Andreas Jacobsen Lepperød: Air Quality Prediction with Machine Learning
Abstract: In recent years, air quality has become a significant environmental health issue due to rapid urbanization and industrialization. Because of the impact air quality has on people’s everyday life, how to predict air quality precisely, has become an urgent and essential problem. Air quality prediction is a challenging problem with several complicated factors with additional dependencies among them. We target our air prediction study to the city of Trondheim, Norway. The air quality in Trondheim is on average at a healthy level, but has periods of high variations of severe pollution, especially in the winter months. The study demonstrates the benefits of machine learning for predicting air pollutants general pattern, and to foresee sudden spikes of a high pollution level. This paper explores a multivariate time series approach to modeling and forecasting the pollution of PM2.5, PM10, and NO2 at three air quality stations. This study is concerned with combining data of pollutants, meteorological, and traffic data with statistical temporal-spatial feature engineering, to provide multi-step-ahead air quality forecasts for 24 and 48-hours. Extensive experiments of real-time air pollution illustrate the effectiveness of machine learning to forecast air pollutions in terms of general pattern and sudden changes. Results express that ensemble techniques could significantly improve the stability and accuracy of predicting the general trend of air quality. Among the ensemble techniques, using gradient boosting with dropouts results in prediction errors with the lowest deviation.
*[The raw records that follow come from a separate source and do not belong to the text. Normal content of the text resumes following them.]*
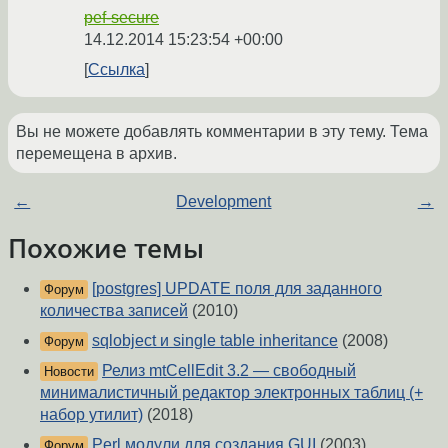
pef-secure
14.12.2014 15:23:54 +00:00
Ссылка
Вы не можете добавлять комментарии в эту тему. Тема
перемещена в архив.
←
Development
→
Похожие темы
[postgres] UPDATE поля для заданного
Форум
количества записей
(2010)
sqlobject и single table inheritance
(2008)
Форум
Релиз mtCellEdit 3.2 — свободный
Новости
минималистичный редактор электронных таблиц (+
набор утилит)
(2018)
Perl модули для создания GUI
(2003)
Форум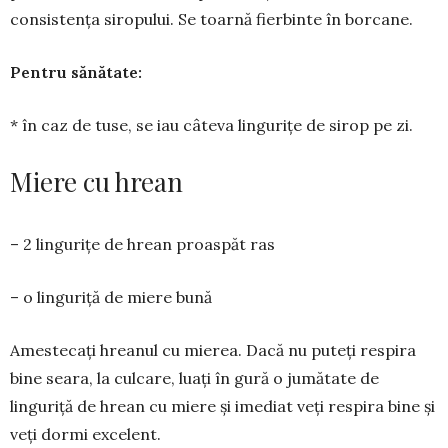
consistența siropului. Se toarnă fierbinte în borcane.
Pentru sănătate:
* în caz de tuse, se iau câteva lingurițe de sirop pe zi.
Miere cu hrean
– 2 lingurițe de hrean proaspăt ras
– o linguriță de miere bună
Amestecați hreanul cu mierea. Dacă nu puteți res­pira
bine seara, la culcare, luați în gură o jumă­tate de
linguriță de hrean cu miere și imediat veți respira bine și
veți dor­mi excelent.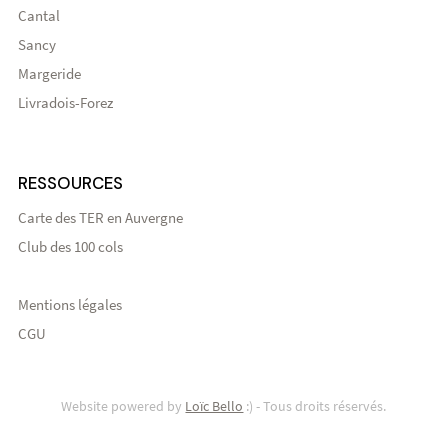
Cantal
Sancy
Margeride
Livradois-Forez
RESSOURCES
Carte des TER en Auvergne
Club des 100 cols
Mentions légales
CGU
Website powered by
Loïc Bello
:) - Tous droits réservés.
In the case of predicting sudden changes in air pollution, using a recurrent neural network with a memory unit results in the highest accuracy of classified spikes. Lastly, the machine learning results were compared with the national air quality service, a knowledge-driven model, to evaluate real-world practice. The predictions of general pattern and anomalies of this thesis are shown to be superior for 24-hour, and more comparable results for the 48-hour forecast. The data-driven approach is thus believed to be an excellent complement for the knowledge-driven model.